37 The first is that there is evidence to support that Mr Liu may have assets in China which have not been investigated by the Trustee. Pursuant to their two loan agreements, Mr Yan transferred a total of 101,700,000 RMB into a Chinese bank account in Mr Lui's name. Yet the Trustee's report does not refer to the Trustee having undertaken any investigations as to the existence (or otherwise) of any overseas assets, particularly assets in China. Mr Yan stated in his affidavit affirmed on 27 October 2023 that he has no knowledge of the Trustee providing any further reports to the creditors: at [20]. In those circumstances, I infer that there is a real possibility that the Trustee has not investigated whether Mr Liu continues to hold assets overseas despite the real possibility that substantial assets which could potentially be realised for the benefit of the Estate may be located abroad.
38 The second matter for investigation is that there is inconsistent evidence about the size of a debt owed to Mr Liu by GR Capital. In the Trustee's report, the Trustee recorded, based on Mr Liu's Statement of Affairs, that the bankrupt estate was owed $678,000 by GR Capital. However, Mr Liu had earlier submitted a proof of debt dated 21 November 2018 in the administration of GR Capital claiming to be owed $16,638,256.99 by GR Capital in respect of funds which he had apparently advanced to GR Capital: see Yan v The Won at [22]; the Supplementary Second Report to Creditors under Insolvency Practice Rules (Corporations) 75-225 with respect to GR Capital (Administrators Appointed) (Receivers & Managers Appointed). The Applicant submits that it is unlikely that the discrepancy arose due to repayment of the loan by GR Capital because on 18 February 2019 GR Capital entered into a Deed of Company Arrangement which restricted the company's ability to pay creditors, except employee claims in the ordinary course of business. The Applicant also appropriately drew my attention to the finding in Yan v The Won at [22] that the proof of debt provided in support of Mr Liu's claim to GR Capital in fact misappropriated "Mr Yan's loan funds and claimed that these were a debt which GR Capital owed" to Mr Liu, as opposed to a debt owed by GR Capital to Mr Yan. Given this finding and the significant inconsistency in the value of debt owed to the Estate, I agree with the Applicant that this is a significant matter which appears worthy of investigation.
39 The third matter for investigation is whether the Estate holds any equity in a property in Sylvania NSW which could be realised. Mr Liu disclosed to the Trustee that the property was worth $3 million. The Trustee's report recorded that the property is subject to a mortgage in the sum of $2,041,752. It also stated that caveats have been lodged on the title to the property by three of the unsecured creditors in the Estate, namely, Everest Private Pty Ltd, Xinfeng, and Mr Yan, as well as Ms Lui whose claim is based on alleged contributions to the initial purchase of the property and subsequent payments in relation to it. These matters suggest that an investigation into the property may also be in the interests of the bankruptcy.

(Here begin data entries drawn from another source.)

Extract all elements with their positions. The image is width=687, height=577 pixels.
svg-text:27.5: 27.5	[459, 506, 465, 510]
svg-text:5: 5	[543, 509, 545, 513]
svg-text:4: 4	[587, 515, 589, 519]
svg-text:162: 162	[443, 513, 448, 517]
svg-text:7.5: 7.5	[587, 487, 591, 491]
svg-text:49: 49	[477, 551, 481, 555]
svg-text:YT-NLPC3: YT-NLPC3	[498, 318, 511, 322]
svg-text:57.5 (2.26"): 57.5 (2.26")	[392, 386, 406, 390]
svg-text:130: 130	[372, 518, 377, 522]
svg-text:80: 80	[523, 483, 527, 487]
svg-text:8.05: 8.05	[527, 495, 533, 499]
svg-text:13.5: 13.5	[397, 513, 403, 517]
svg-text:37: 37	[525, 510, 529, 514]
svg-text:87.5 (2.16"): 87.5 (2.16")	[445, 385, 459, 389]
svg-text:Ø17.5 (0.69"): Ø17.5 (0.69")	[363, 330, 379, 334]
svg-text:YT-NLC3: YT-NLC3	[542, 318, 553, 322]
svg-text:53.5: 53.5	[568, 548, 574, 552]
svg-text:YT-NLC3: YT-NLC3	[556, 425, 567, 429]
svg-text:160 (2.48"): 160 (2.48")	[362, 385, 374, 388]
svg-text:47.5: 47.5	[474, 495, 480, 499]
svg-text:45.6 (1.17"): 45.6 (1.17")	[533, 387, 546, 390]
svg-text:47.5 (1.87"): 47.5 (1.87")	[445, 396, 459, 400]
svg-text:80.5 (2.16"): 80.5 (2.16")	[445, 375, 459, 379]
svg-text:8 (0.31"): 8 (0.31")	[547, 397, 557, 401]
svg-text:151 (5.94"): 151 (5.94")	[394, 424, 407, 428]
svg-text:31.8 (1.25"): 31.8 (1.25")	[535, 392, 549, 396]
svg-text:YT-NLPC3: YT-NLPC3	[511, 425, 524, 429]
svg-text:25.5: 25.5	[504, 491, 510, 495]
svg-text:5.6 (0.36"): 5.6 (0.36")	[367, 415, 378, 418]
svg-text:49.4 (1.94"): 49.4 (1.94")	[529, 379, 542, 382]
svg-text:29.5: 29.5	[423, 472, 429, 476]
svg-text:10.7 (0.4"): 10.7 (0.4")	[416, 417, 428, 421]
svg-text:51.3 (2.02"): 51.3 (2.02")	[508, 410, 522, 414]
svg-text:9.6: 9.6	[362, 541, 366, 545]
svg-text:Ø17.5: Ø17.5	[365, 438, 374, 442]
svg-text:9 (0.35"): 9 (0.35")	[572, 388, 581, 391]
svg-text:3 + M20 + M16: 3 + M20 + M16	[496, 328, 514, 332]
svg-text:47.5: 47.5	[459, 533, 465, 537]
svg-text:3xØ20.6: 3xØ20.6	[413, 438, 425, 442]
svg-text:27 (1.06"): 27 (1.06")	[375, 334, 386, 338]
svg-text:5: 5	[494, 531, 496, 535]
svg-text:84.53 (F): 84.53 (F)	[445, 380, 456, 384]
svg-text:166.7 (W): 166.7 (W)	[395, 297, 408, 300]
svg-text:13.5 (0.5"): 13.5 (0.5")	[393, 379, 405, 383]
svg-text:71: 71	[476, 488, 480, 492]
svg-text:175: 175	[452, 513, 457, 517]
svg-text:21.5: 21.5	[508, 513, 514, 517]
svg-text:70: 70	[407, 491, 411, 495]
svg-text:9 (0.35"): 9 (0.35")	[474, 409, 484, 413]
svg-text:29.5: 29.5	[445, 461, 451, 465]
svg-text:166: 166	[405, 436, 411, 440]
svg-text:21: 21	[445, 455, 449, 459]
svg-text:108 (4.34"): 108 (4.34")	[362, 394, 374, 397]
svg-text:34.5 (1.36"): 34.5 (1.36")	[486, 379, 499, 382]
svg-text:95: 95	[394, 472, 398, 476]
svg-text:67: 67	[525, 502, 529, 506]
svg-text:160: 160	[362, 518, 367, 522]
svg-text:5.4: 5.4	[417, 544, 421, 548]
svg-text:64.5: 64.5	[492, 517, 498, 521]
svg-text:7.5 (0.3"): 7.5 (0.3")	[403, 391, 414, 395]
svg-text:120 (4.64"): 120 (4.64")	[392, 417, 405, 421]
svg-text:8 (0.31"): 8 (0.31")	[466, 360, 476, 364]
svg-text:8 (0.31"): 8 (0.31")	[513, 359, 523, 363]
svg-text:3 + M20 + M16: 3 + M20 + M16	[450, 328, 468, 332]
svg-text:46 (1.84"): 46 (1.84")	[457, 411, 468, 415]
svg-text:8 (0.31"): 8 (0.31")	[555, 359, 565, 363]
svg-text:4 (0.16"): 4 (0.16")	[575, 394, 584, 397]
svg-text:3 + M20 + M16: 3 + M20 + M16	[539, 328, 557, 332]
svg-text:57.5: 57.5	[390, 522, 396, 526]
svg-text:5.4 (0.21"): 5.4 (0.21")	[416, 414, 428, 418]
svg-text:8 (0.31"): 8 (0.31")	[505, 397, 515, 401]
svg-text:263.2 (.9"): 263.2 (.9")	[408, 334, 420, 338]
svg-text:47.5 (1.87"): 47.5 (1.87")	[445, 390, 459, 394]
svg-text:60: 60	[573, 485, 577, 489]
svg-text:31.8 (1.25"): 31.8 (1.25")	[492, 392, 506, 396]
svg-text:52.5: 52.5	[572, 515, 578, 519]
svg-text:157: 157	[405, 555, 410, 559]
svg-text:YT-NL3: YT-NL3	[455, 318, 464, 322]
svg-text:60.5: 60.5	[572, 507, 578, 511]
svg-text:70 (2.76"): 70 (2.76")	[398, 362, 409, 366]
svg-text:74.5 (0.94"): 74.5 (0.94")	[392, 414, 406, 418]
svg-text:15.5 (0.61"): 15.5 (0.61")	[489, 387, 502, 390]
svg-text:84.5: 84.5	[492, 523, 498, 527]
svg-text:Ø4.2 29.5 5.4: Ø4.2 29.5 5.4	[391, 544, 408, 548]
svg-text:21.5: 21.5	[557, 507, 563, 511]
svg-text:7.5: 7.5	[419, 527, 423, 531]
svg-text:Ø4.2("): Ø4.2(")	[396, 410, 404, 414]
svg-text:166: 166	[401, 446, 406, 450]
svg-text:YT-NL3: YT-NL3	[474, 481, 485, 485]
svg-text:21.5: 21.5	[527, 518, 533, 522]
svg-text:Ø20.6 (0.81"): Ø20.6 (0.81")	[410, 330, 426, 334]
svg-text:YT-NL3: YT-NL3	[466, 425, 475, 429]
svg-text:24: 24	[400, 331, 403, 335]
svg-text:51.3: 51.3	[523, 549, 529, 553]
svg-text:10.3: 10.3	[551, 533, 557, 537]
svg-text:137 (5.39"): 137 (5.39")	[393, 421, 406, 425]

40 Secondly, in the Trustee's report it was estimated that the Estate owes $63,991,460 to all known unsecured creditors. I accept Mr Yan's evidence that he is "prepared to fund the entire cost of the examination of Mr Liu" if Mr Robinson is appointed as the trustee of the Estate but is "not willing to provide funding to the Bankrupt Estate if [the Trustee] remains as the trustee of the Bankrupt Estate": Mr Yan's affidavits affirmed on 14 June 2024 at [6] and on 27 October 2023 at [42] respectively. In this regard, not only is Mr Yan owed $12,337,534.25 (as ordered by Pike J), but he has also paid $70,000 into his solicitor's trust account for this purpose. Given the size of the debts owed by the Estate to Mr Yan and other, it would plainly be in the best interests of the Estate to receive this funding in order to conduct further investigations with respect to the potential recovery of assets for the Estate.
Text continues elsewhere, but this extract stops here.